> [Requirement]: Your copy should match the records exactly, apart from the pictures, which stay out.

========

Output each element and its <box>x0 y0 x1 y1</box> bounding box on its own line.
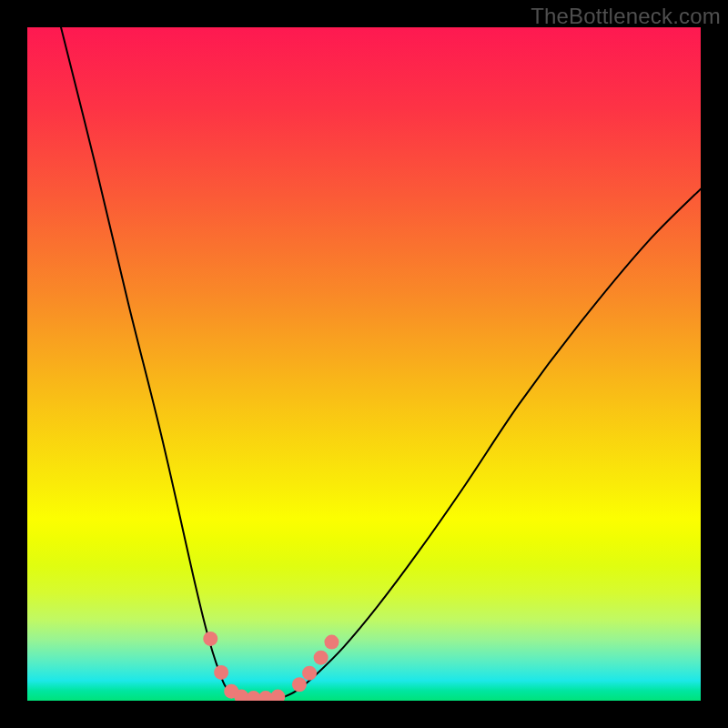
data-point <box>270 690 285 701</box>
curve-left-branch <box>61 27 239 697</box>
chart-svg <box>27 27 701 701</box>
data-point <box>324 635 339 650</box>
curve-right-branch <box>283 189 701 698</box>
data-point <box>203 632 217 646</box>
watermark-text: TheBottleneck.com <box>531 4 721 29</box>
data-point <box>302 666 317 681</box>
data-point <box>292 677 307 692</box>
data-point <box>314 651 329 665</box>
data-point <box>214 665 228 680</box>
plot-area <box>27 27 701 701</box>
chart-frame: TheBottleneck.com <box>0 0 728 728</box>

========

> [Result of the exercise]:
Output each element and its <box>x0 y0 x1 y1</box> bounding box on its own line.
data-point <box>270 690 285 701</box>
curve-left-branch <box>61 27 239 697</box>
chart-svg <box>27 27 701 701</box>
data-point <box>324 635 339 650</box>
curve-right-branch <box>283 189 701 698</box>
data-point <box>203 632 217 646</box>
watermark-text: TheBottleneck.com <box>531 4 721 29</box>
data-point <box>302 666 317 681</box>
data-point <box>292 677 307 692</box>
data-point <box>314 651 329 665</box>
data-point <box>214 665 228 680</box>
plot-area <box>27 27 701 701</box>
chart-frame: TheBottleneck.com <box>0 0 728 728</box>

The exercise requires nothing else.